BEGIN

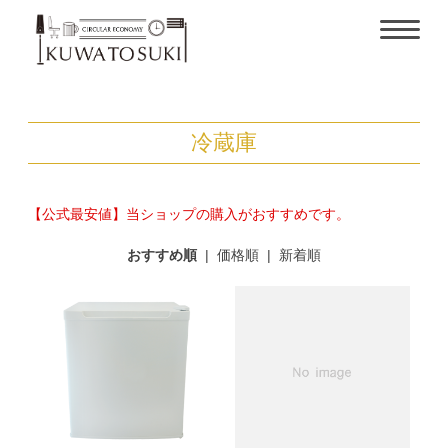
冷蔵庫
【公式最安値】当ショップの購入がおすすめです。
おすすめ順
|
価格順
|
新着順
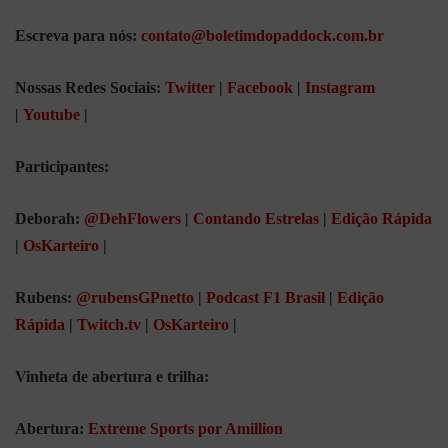
Escreva para nós:
contato@boletimdopaddock.com.br
Nossas Redes Sociais:
Twitter
|
Facebook
|
Instagram
|
Youtube
|
Participantes:
Deborah:
@DehFlowers
|
Contando Estrelas
|
Edição Rápida
|
OsKarteiro
|
Rubens:
@rubensGPnetto
|
Podcast F1 Brasil
|
Edição
Rápida
|
Twitch.tv
|
OsKarteiro
|
Vinheta de abertura e trilha:
Abertura:
Extreme Sports por Amillion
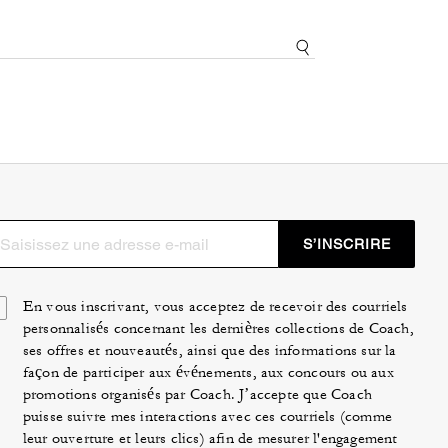
S’INSCRIRE
En vous inscrivant, vous acceptez de recevoir des courriels
personnalisés concernant les dernières collections de Coach,
ses offres et nouveautés, ainsi que des informations sur la
façon de participer aux événements, aux concours ou aux
promotions organisés par Coach. J’accepte que Coach
puisse suivre mes interactions avec ces courriels (comme
leur ouverture et leurs clics) afin de mesurer l'engagement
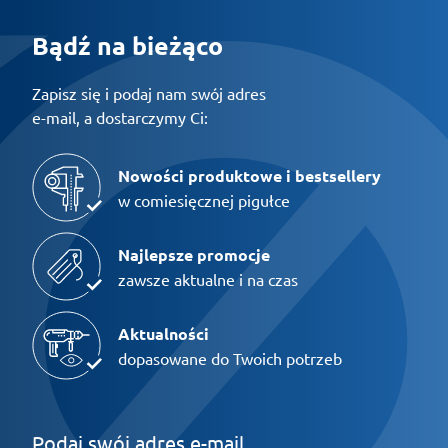
Bądź na bieżąco
Zapisz się i podaj nam swój adres
e-mail, a dostarczymy Ci:
Nowości produktowe i bestsellery
w comiesięcznej pigułce
Najlepsze promocje
zawsze aktualne i na czas
Aktualności
dopasowane do Twoich potrzeb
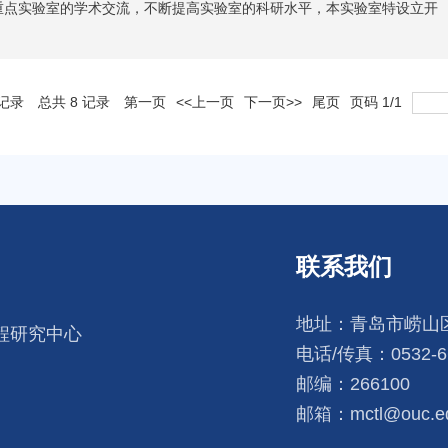
重点实验室的学术交流，不断提高实验室的科研水平，本实验室特设立开
记录
总共
8
记录
第一页
<<上一页
下一页>>
尾页
页码
1
/
1
联系我们
地址：青岛市崂山区
程研究中心
电话/传真：0532-66
邮编：266100
邮箱：mctl@ouc.ed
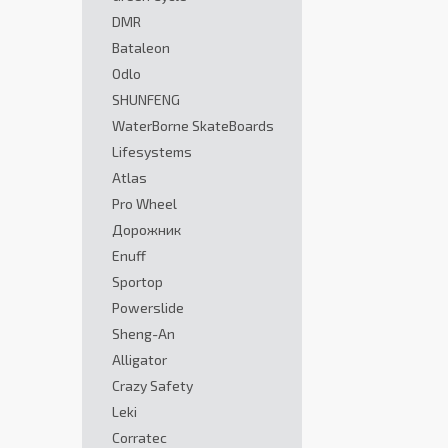
DMR
Bataleon
Odlo
SHUNFENG
WaterBorne SkateBoards
Lifesystems
Atlas
Pro Wheel
Дорожник
Enuff
Sportop
Powerslide
Sheng-An
Alligator
Crazy Safety
Leki
Corratec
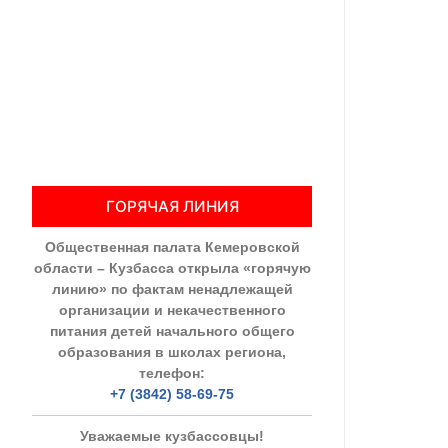
Общественны
Члены ОП КО
Документы ОП К
Регламент ОП
ГОРЯЧАЯ ЛИНИЯ
Кодекс этики
Общественная палата Кемеровской
Положения
области – Кузбасса открыла «горячую
линию» по фактам ненадлежащей
Соглашения
организации и некачественного
питания детей начального общего
Рекомендаци
образования в школах региона,
телефон:
Порядок раб
+7 (3842) 58-69-75
Аппарат ОП КО
Уважаемые кузбассовцы!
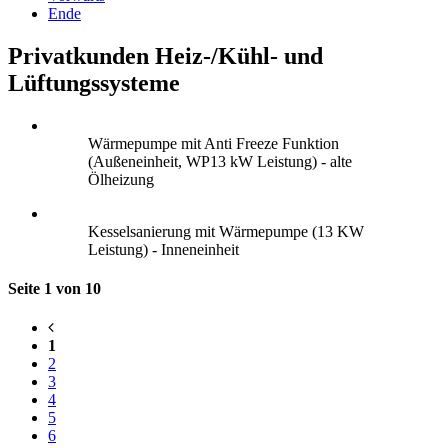
Ende
Privatkunden Heiz-/Kühl- und
Lüftungssysteme
Wärmepumpe mit Anti Freeze Funktion
(Außeneinheit, WP13 kW Leistung) - alte
Ölheizung
Kesselsanierung mit Wärmepumpe (13 KW
Leistung) - Inneneinheit
Seite 1 von 10
1
2
3
4
5
6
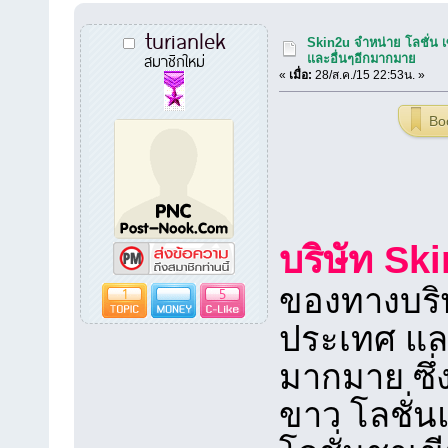
turianlek
Skin2u จำหน่าย โลชั่น เซ
สมาชิกใหม่
และอื่นๆอีกมากมาย
«
เมื่อ:
28/ส.ค./15 22:53น. »
Bo
บริษัท Sk
1
5
ของทางบริษ
ประเทศ แล
มากมาย ซึ่งไ
ขาว โลชั่น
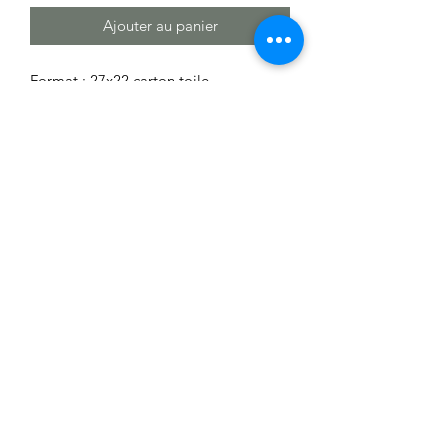
Ajouter au panier
Format : 27x22 carton toile
Technique mixte, acrylique, encre de
chine
0651882120
Politique de confidentialité
©2021 par Transcendantal Action Art. Créé avec
Wix.com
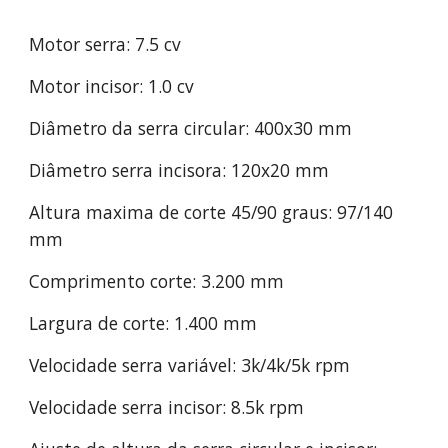
Motor serra: 7.5 cv
Motor incisor: 1.
0
cv
D
iâmetro da serra
circular:
400
x30
mm
Diâmetro serra incisora: 120x20 mm
Altura
maxima de corte 45/90 graus: 97/140
mm
Comprimento corte: 3.200 mm
Largura de corte: 1.
4
00 mm
Velocidade serra variável:
3k
/
4k/5k
rpm
Velocidade serra incisor:
8.5k
rpm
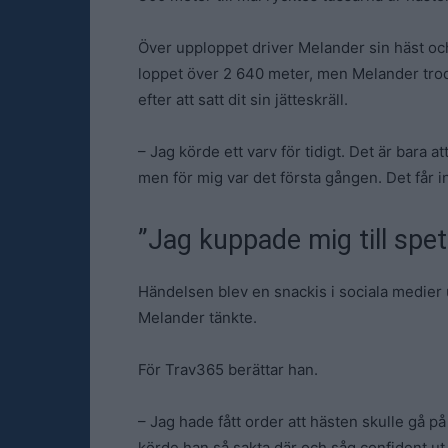
Över upploppet driver Melander sin häst och
loppet över 2 640 meter, men Melander trod
efter att satt dit sin jätteskräll.
– Jag körde ett varv för tidigt. Det är bara 
men för mig var det första gången. Det får i
”Jag kuppade mig till spet
Händelsen blev en snackis i sociala medier
Melander tänkte.
För Trav365 berättar han.
– Jag hade fått order att hästen skulle gå 
körde han så sakta där och såg confident ut,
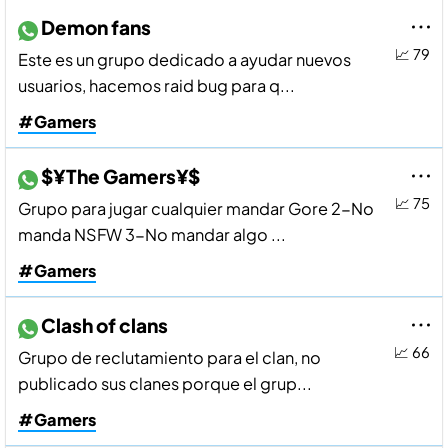
Demon fans
📈 79
Este es un grupo dedicado a ayudar nuevos
usuarios, hacemos raid bug para q...
#Gamers
$¥The Gamers¥$
📈 75
Grupo para jugar cualquier mandar Gore 2-No
manda NSFW 3-No mandar algo ...
#Gamers
Clash of clans
📈 66
Grupo de reclutamiento para el clan, no
publicado sus clanes porque el grup...
#Gamers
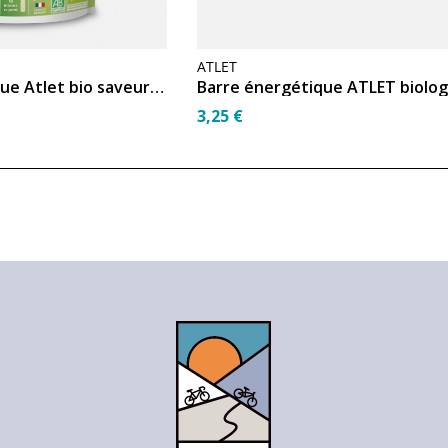
ATLET
Boisson énergétique Atlet bio saveur menthe 450 g
3,25 €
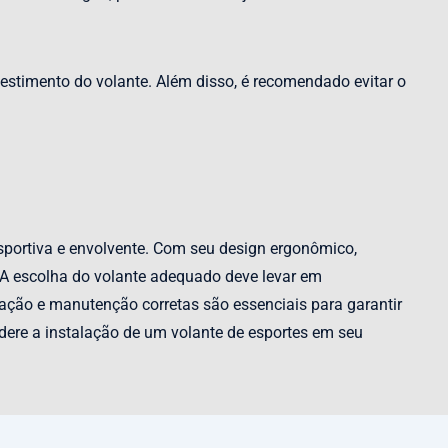
estimento do volante. Além disso, é recomendado evitar o
portiva e envolvente. Com seu design ergonômico,
. A escolha do volante adequado deve levar em
lação e manutenção corretas são essenciais para garantir
dere a instalação de um volante de esportes em seu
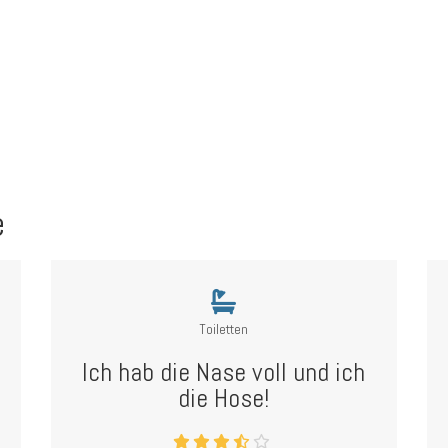
e
Toiletten
Ich hab die Nase voll und ich
die Hose!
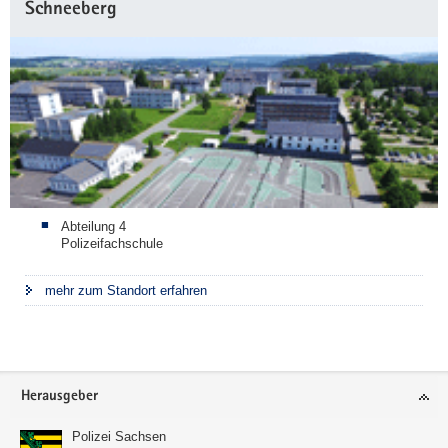
Schneeberg
Abteilung 4
Polizeifachschule
mehr zum Standort erfahren
Footer-
Herausgeber
Bereich
Polizei Sachsen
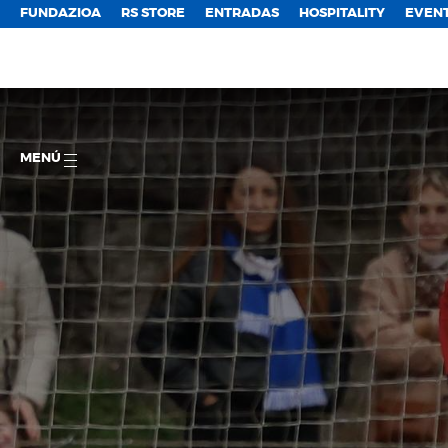
FUNDAZIOA
RS STORE
ENTRADAS
HOSPITALITY
EVEN
MENÚ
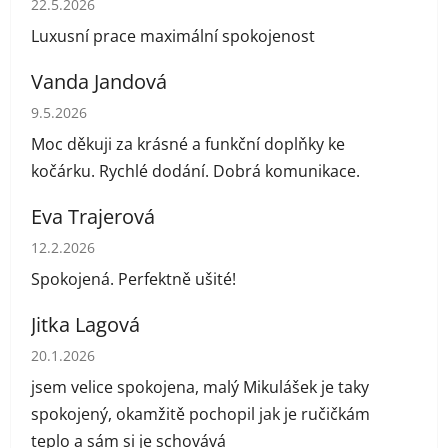
22.5.2026
Luxusní prace maximální spokojenost
Vanda Jandová
Hodnocení obchodu je 5 z 5 hvězdiček.
9.5.2026
Moc děkuji za krásné a funkční doplňky ke
kočárku. Rychlé dodání. Dobrá komunikace.
Eva Trajerová
Hodnocení obchodu je 5 z 5 hvězdiček.
12.2.2026
Spokojená. Perfektně ušité!
Jitka Lagová
Hodnocení obchodu je 5 z 5 hvězdiček.
20.1.2026
jsem velice spokojena, malý Mikulášek je taky
spokojený, okamžitě pochopil jak je ručičkám
teplo a sám si je schovává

END

Using the material above, restate word for word the lines from the line that has "körde han så" to the last line, inclusive, with pictures omitted.

#### Result:
körde han så sakta där och såg confident ut,
Demon fans
📈 79
Este es un grupo dedicado a ayudar nuevos
usuarios, hacemos raid bug para q...
#Gamers
$¥The Gamers¥$
📈 75
Grupo para jugar cualquier mandar Gore 2-No
manda NSFW 3-No mandar algo ...
#Gamers
Clash of clans
📈 66
Grupo de reclutamiento para el clan, no
publicado sus clanes porque el grup...
#Gamers
ATLET
Boisson énergétique Atlet bio saveur menthe 450 g
3,25 €
estimento do volante. Além disso, é recomendado evitar o
portiva e envolvente. Com seu design ergonômico,
. A escolha do volante adequado deve levar em
lação e manutenção corretas são essenciais para garantir
dere a instalação de um volante de esportes em seu
e
Toiletten
Ich hab die Nase voll und ich
die Hose!
Schneeberg
Abteilung 4
Polizeifachschule
mehr zum Standort erfahren
Footer-
Herausgeber
Bereich
Polizei Sachsen
FUNDAZIOA
RS STORE
ENTRADAS
HOSPITALITY
EVEN
MENÚ
22.5.2026
Luxusní prace maximální spokojenost
Vanda Jandová
Hodnocení obchodu je 5 z 5 hvězdiček.
9.5.2026
Moc děkuji za krásné a funkční doplňky ke
kočárku. Rychlé dodání. Dobrá komunikace.
Eva Trajerová
Hodnocení obchodu je 5 z 5 hvězdiček.
12.2.2026
Spokojená. Perfektně ušité!
Jitka Lagová
Hodnocení obchodu je 5 z 5 hvězdiček.
20.1.2026
jsem velice spokojena, malý Mikulášek je taky
spokojený, okamžitě pochopil jak je ručičkám
teplo a sám si je schovává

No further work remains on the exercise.